Provided entries: Begin

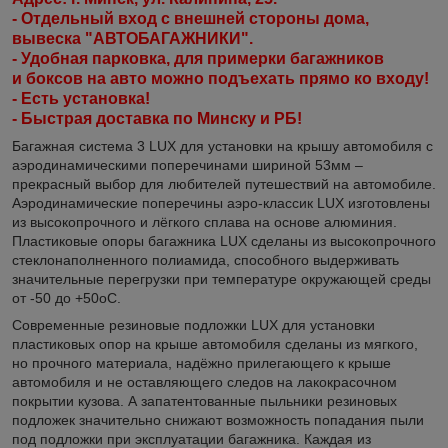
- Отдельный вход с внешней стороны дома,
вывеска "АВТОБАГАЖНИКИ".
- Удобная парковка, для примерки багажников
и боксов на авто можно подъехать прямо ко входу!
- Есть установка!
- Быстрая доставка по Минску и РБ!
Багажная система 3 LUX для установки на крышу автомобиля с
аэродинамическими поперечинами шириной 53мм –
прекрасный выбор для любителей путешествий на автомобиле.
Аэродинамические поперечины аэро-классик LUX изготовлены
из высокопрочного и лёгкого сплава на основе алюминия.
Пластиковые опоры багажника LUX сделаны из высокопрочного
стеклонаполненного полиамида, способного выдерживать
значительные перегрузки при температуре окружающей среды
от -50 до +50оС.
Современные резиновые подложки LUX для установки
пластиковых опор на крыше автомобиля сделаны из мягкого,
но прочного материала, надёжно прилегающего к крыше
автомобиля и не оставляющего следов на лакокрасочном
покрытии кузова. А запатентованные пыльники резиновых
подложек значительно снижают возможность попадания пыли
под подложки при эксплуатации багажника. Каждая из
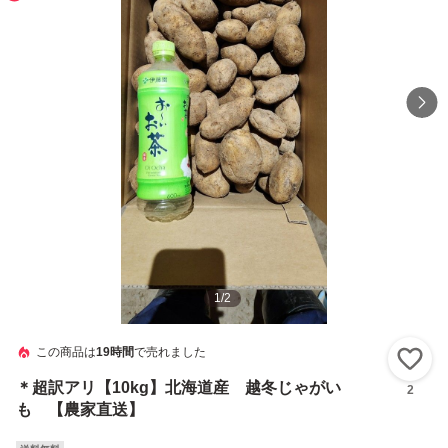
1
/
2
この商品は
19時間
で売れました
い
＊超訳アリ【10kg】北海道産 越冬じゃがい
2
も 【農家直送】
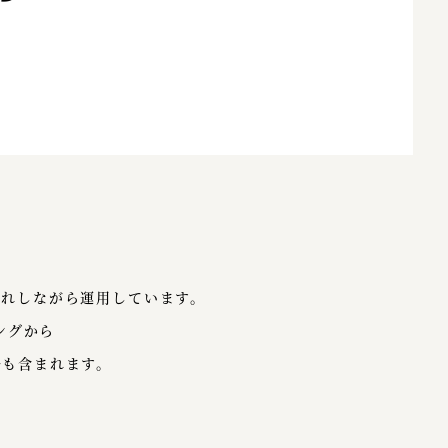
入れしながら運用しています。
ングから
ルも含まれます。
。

Provided entries: End
Provided entries: Begin

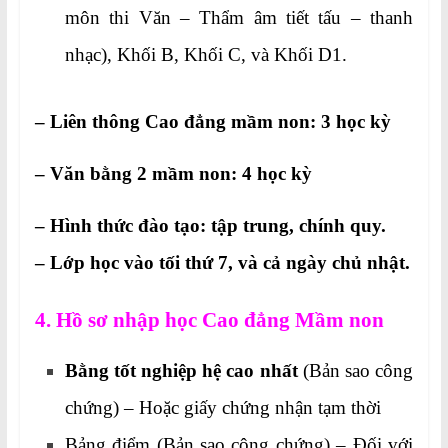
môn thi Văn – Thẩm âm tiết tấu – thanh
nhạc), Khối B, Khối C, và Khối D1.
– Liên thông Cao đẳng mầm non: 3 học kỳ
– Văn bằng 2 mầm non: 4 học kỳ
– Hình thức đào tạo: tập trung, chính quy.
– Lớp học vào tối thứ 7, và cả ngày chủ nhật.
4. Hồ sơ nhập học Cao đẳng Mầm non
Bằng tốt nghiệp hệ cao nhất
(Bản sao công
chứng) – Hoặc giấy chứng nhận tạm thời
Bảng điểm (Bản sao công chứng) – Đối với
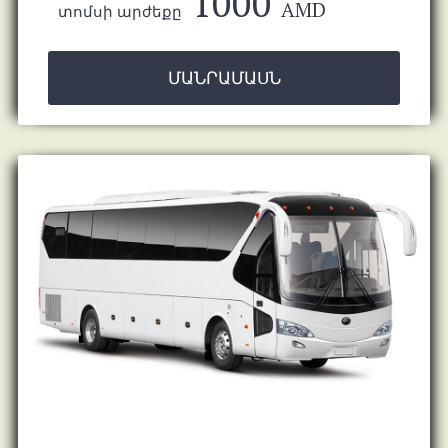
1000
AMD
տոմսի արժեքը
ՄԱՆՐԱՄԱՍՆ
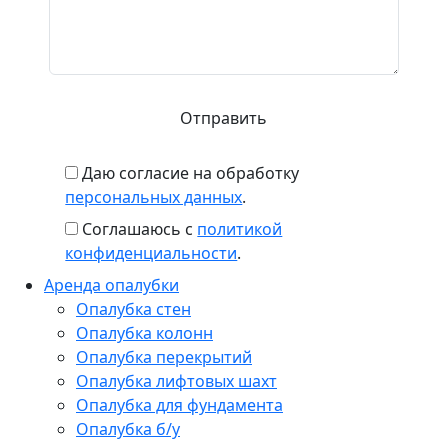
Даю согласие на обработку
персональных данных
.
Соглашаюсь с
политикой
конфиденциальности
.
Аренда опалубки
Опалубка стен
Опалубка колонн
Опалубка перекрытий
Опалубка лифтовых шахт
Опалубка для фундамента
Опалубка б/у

Provided entries: End

--- Work to complete ---
Find the lines in the records that contain the word "Опалубка", then copy every one of them.

--- Reply ---
Опалубка стен
Опалубка колонн
Опалубка перекрытий
Опалубка лифтовых шахт
Опалубка для фундамента
Опалубка б/у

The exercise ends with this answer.